▶ [Task details]:
In the answer, give the entries below exactly, from the first line through the line with "BIO Sanddorn-Saft", with every picture omitted.

▶ [Available data]:
= = =
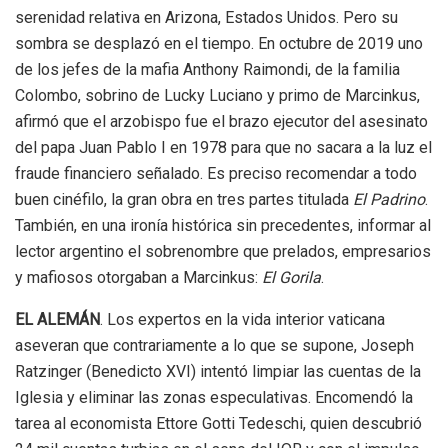
serenidad relativa en Arizona, Estados Unidos. Pero su
sombra se desplazó en el tiempo. En octubre de 2019 uno
de los jefes de la mafia Anthony Raimondi, de la familia
Colombo, sobrino de Lucky Luciano y primo de Marcinkus,
afirmó que el arzobispo fue el brazo ejecutor del asesinato
del papa Juan Pablo I en 1978 para que no sacara a la luz el
fraude financiero señalado. Es preciso recomendar a todo
buen cinéfilo, la gran obra en tres partes titulada
El Padrino
.
También, en una ironía histórica sin precedentes, informar al
lector argentino el sobrenombre que prelados, empresarios
y mafiosos otorgaban a Marcinkus:
El Gorila
.
EL ALEMÁN
. Los expertos en la vida interior vaticana
aseveran que contrariamente a lo que se supone, Joseph
Ratzinger (Benedicto XVI) intentó limpiar las cuentas de la
Iglesia y eliminar las zonas especulativas. Encomendó la
tarea al economista Ettore Gotti Tedeschi, quien descubrió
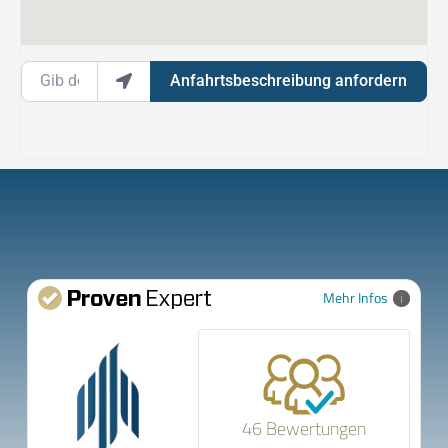
Gib deinen Standort ein.
Anfahrtsbeschreibung anfordern
Mehr Infos
46 Bewertungen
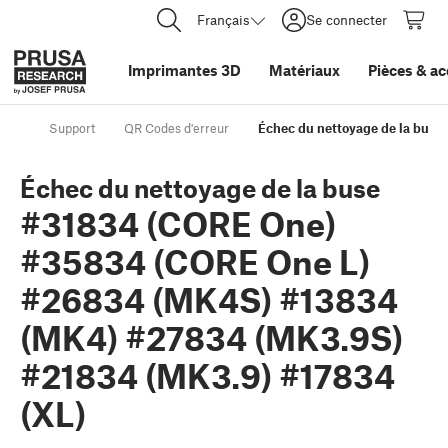
Français
Se connecter
Imprimantes 3D
Matériaux
Pièces
&
ac
Support
QR Codes d'erreur
Échec du nettoyage de la bus
Échec du nettoyage de la buse
#31834 (CORE One)
#35834 (CORE One L)
#26834 (MK4S) #13834
(MK4) #27834 (MK3.9S)
#21834 (MK3.9) #17834
(XL)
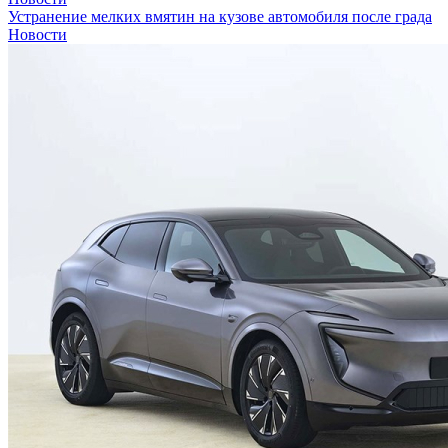
Устранение мелких вмятин на кузове автомобиля после града
Новости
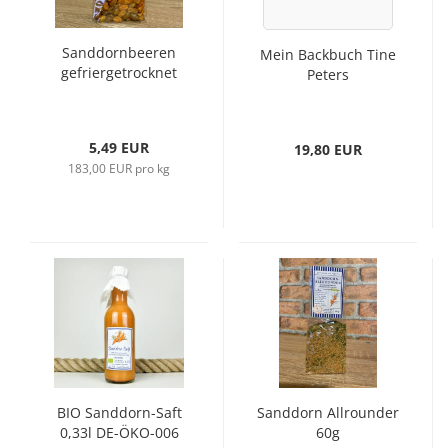
Sanddornbeeren
Mein Backbuch Tine
gefriergetrocknet
Peters
5,49 EUR
19,80 EUR
183,00 EUR pro kg
BIO Sanddorn-Saft
Sanddorn Allrounder
0,33l DE-ÖKO-006
60g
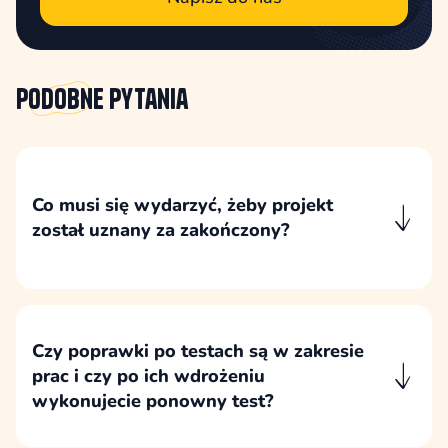
Podobne
pytania
Co musi się wydarzyć, żeby projekt
został uznany za zakończony?
Projekt uznajemy za zakończony po wykonaniu
ustalonego zakresu, wdrożeniu poprawek z
testów, publikacji lub przekazaniu gotowej
wersji oraz formalnej akceptacji odbioru przez
Czy poprawki po testach są w zakresie
klienta.
prac i czy po ich wdrożeniu
wykonujecie ponowny test?
Poprawki wynikające z testów są częścią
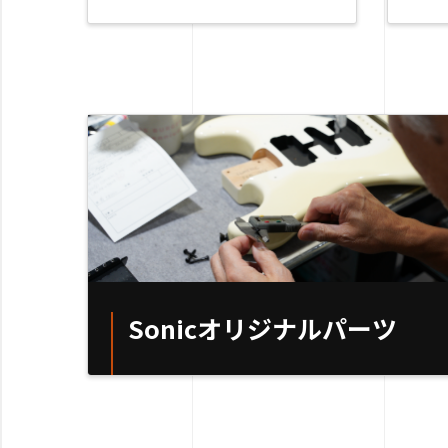
Sonicオリジナルパーツ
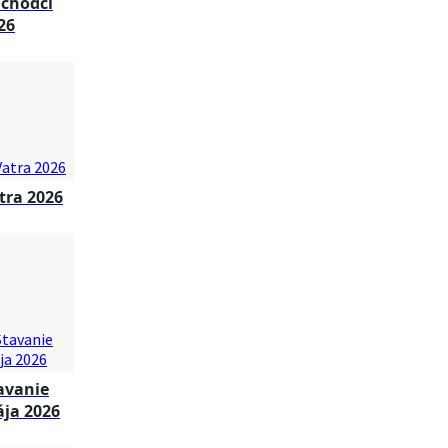
chodci
26
tra 2026
avanie
ja 2026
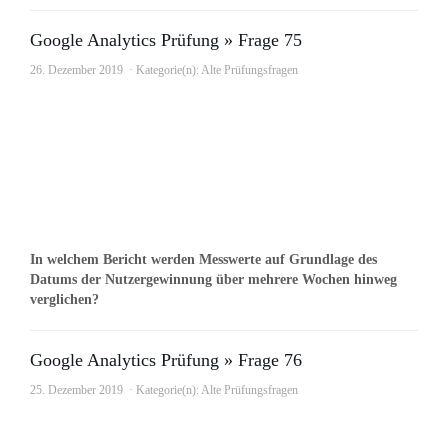
Google Analytics Prüfung » Frage 75
26. Dezember 2019
Kategorie(n):
Alte Prüfungsfragen
In welchem Bericht werden Messwerte auf Grundlage des
Datums der Nutzergewinnung über mehrere Wochen hinweg
verglichen?
Google Analytics Prüfung » Frage 76
25. Dezember 2019
Kategorie(n):
Alte Prüfungsfragen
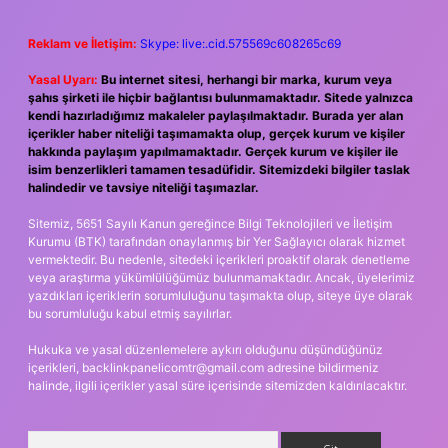
Reklam ve İletişim:
Skype: live:.cid.575569c608265c69
Yasal Uyarı:
Bu internet sitesi, herhangi bir marka, kurum veya
şahıs şirketi ile hiçbir bağlantısı bulunmamaktadır. Sitede yalnızca
kendi hazırladığımız makaleler paylaşılmaktadır. Burada yer alan
içerikler haber niteliği taşımamakta olup, gerçek kurum ve kişiler
hakkında paylaşım yapılmamaktadır. Gerçek kurum ve kişiler ile
isim benzerlikleri tamamen tesadüfidir. Sitemizdeki bilgiler taslak
halindedir ve tavsiye niteliği taşımazlar.
Sitemiz, 5651 Sayılı Kanun gereğince Bilgi Teknolojileri ve İletişim
Kurumu (BTK) tarafından onaylanmış bir Yer Sağlayıcı olarak hizmet
vermektedir. Bu nedenle, sitedeki içerikleri proaktif olarak denetleme
veya araştırma yükümlülüğümüz bulunmamaktadır. Ancak, üyelerimiz
yazdıkları içeriklerin sorumluluğunu taşımakta olup, siteye üye olarak
bu sorumluluğu kabul etmiş sayılırlar.
Hukuka ve yasal düzenlemelere aykırı olduğunu düşündüğünüz
içerikleri,
backlinkpanelicomtr@gmail.com
adresine bildirmeniz
halinde, ilgili içerikler yasal süre içerisinde sitemizden kaldırılacaktır.
Arama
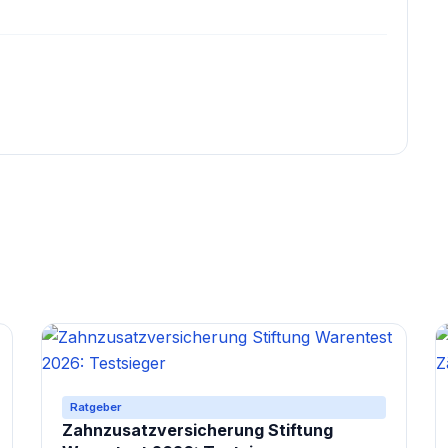
Ratgeber
Zahnzusatzversicherung Stiftung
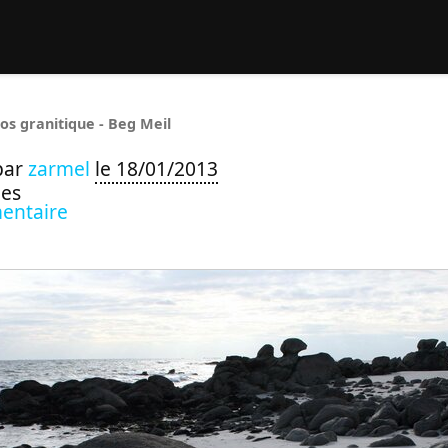
rcher :
os granitique - Beg Meil
par
zarmel
le 18/01/2013
ues
entaire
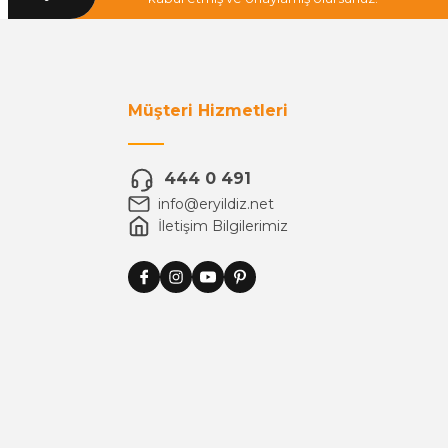
Müşteri Hizmetleri
444 0 491
info@eryildiz.net
İletişim Bilgilerimiz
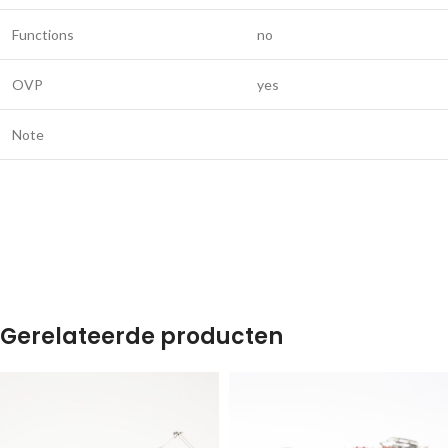
Functions
no
OVP
yes
Note
Gerelateerde producten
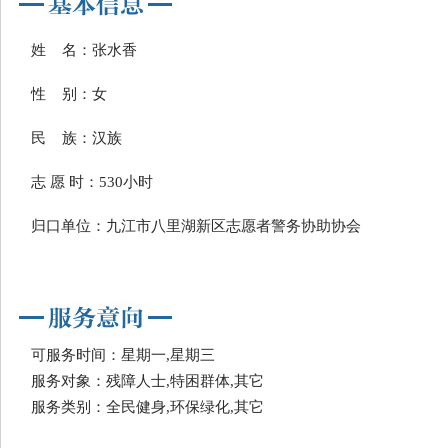
姓 名：张水香
性 别：女
民 族：汉族
志 愿 时：530小时
归口单位：九江市八里湖新区志愿者警务协助协会
可服务时间：星期一,星期三
服务对象：残障人士,特困群体,其它
服务类别：全民健身,环保绿化,其它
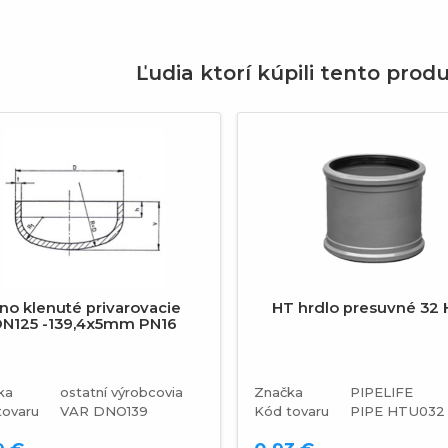
Ľudia ktorí kúpili tento produ
revious
no klenuté privarovacie
HT hrdlo presuvné 32
N125 -139,4x5mm PN16
ka
ostatní výrobcovia
Značka
PIPELIFE
tovaru
VAR DNO139
Kód tovaru
PIPE HTU032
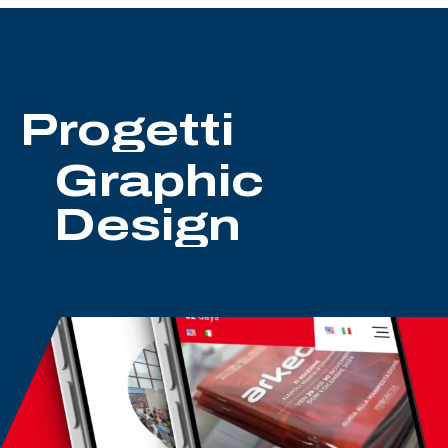
Progetti
Graphic
Design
= = =
▶ [Result]:
serenidad relativa en Arizona, Estados Unidos. Pero su
sombra se desplazó en el tiempo. En octubre de 2019 uno
de los jefes de la mafia Anthony Raimondi, de la familia
Colombo, sobrino de Lucky Luciano y primo de Marcinkus,
afirmó que el arzobispo fue el brazo ejecutor del asesinato
del papa Juan Pablo I en 1978 para que no sacara a la luz el
fraude financiero señalado. Es preciso recomendar a todo
buen cinéfilo, la gran obra en tres partes titulada
El Padrino
.
También, en una ironía histórica sin precedentes, informar al
lector argentino el sobrenombre que prelados, empresarios
y mafiosos otorgaban a Marcinkus:
El Gorila
.
EL ALEMÁN
. Los expertos en la vida interior vaticana
aseveran que contrariamente a lo que se supone, Joseph
Ratzinger (Benedicto XVI) intentó limpiar las cuentas de la
Iglesia y eliminar las zonas especulativas. Encomendó la
tarea al economista Ettore Gotti Tedeschi, quien descubrió
Gib deinen Standort ein.
Anfahrtsbeschreibung anfordern
Mehr Infos
46 Bewertungen
Français
Se connecter
Imprimantes 3D
Matériaux
Pièces
&
ac
Support
QR Codes d'erreur
Échec du nettoyage de la bus
Échec du nettoyage de la buse
#31834 (CORE One)
#35834 (CORE One L)
#26834 (MK4S) #13834
(MK4) #27834 (MK3.9S)
#21834 (MK3.9) #17834
(XL)
Устранение мелких вмятин на кузове автомобиля после града
Новости
Sanddornbeeren
Mein Backbuch Tine
gefriergetrocknet
Peters
5,49 EUR
19,80 EUR
183,00 EUR pro kg
BIO Sanddorn-Saft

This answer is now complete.